Savant Capital Management has closed on its third acquisition of a fellow RIA firm over the past 17 months with the purchase of Orion Capital Management of Winnetka, Illinois.
With the April 30 addition of Orion Capital's $150 million in client assets, Rockford, Illinois-based Savant's total AUM has risen to nearly $4.5 billion. As for future acquisition plans, Brent Brodeski, Savant's CEO, said "we've got another one in the works," and as for Orion, the plan is to "grow it to $500 million over the next three to five years."
Brodeski declined to provide specific financials around the acquisition, but similar to Savant's other deals, there was a cash payment to Orion's owner, James Kyle, based on a multiple of Orion's EBITDA, along with a note and an earnout period. Kyle also received "some units of Savant LLC" so "he has skin in the game," Brodeski reported. "The economics are favorable to Jim," he said, and there are "significant incentives" to grow Orion's business post-acquisition.

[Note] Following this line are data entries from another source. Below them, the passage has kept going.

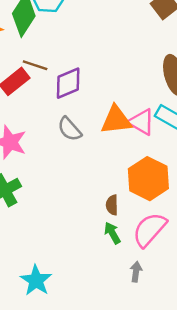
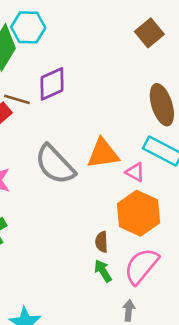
purple diamond: (68, 83) -> (52, 84), moved
pink triangle: (141, 122) -> (135, 172), moved, size x0.7
gray semicircle: (70, 129) -> (55, 165), size x1.6

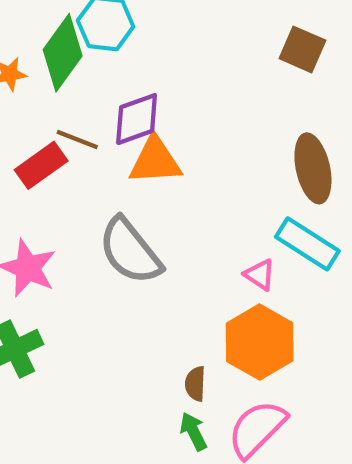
brown square: (149, 33) -> (302, 49), turned -32
orange triangle: (103, 154) -> (155, 161), moved

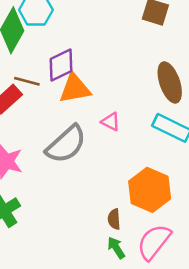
gray semicircle: (130, 251) -> (66, 144), turned -87
pink triangle: (260, 275) -> (111, 122), moved

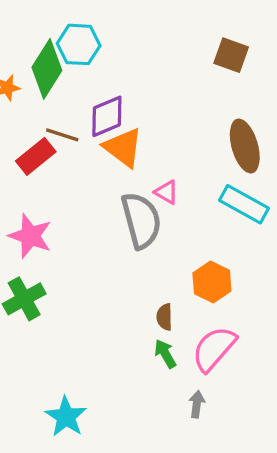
orange triangle: (75, 89) -> (123, 147), turned 44
gray semicircle: (66, 144) -> (141, 220), moved, turned -66
orange hexagon: (150, 190) -> (212, 282), size x0.7

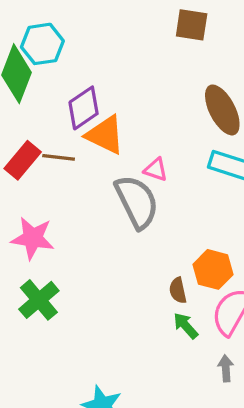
brown line: (62, 135) -> (59, 157), moved
orange hexagon: (212, 282) -> (213, 269), moved

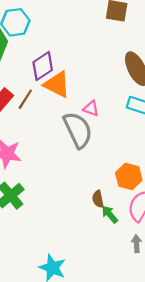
brown line: (59, 157) -> (25, 99), turned -65
brown semicircle: (178, 290) -> (98, 199), moved

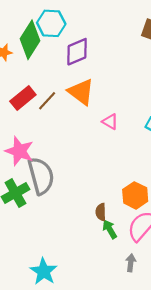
purple diamond: (43, 66) -> (77, 52), moved
gray semicircle: (78, 130) -> (41, 176), moved

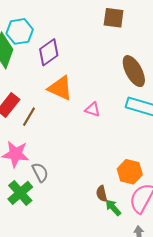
brown line: (47, 101) -> (29, 117), moved
gray semicircle: (41, 176) -> (40, 172), size x0.6

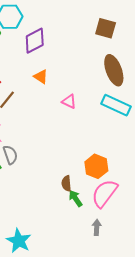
brown square: (114, 18) -> (106, 28), moved
orange triangle: (60, 88) -> (41, 77), size x0.6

While that's a similar structure to other RIA acquisitions, Brodeski points out that the key to the deal was to "lock in the next generation of advisors," so that two younger advisors at Orion, Michael Denten and Steve Cummings, "bought into Savant" as part of the acquisition.

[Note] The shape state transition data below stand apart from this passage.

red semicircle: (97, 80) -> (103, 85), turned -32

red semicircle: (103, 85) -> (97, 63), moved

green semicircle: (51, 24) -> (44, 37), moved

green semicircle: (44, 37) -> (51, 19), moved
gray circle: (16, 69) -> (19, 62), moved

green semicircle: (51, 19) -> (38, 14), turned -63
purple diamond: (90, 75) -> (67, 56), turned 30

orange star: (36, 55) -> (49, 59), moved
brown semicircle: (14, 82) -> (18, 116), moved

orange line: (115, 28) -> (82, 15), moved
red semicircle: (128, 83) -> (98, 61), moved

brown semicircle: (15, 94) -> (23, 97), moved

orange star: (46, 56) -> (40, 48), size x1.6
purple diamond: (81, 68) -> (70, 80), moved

Brodeski says Kyle was "looking for a succession plan" but also wanted to "stick around for a few years," so Savant's deal was attractive. "There are not a lot of great solutions out there from a succession planning viewpoint in the industry," said Brodeski, and it's also difficult to find good advisors for a growing firm like Savant, so "if you can't hire top talent, you have to buy it."
Orion was attractive to Savant, despite it being "very picky" about the acquisitions it makes, because the two firms were "culturally aligned" and shared "a common vision," Brodeski said.
"Rollups do federations of firms, run independently," he said, referring to rollup acquisition firms like Focus Financial, but Savant's vision is "not becoming a financial investor in a firm but creating one firm," sharing a common name but using the better technology, marketing and overall support of a larger firm in order to "create really good leverage" for the advisors in Savant, which has nearly 130 employees. "We want our advisors to advise," he said. "That's the vision."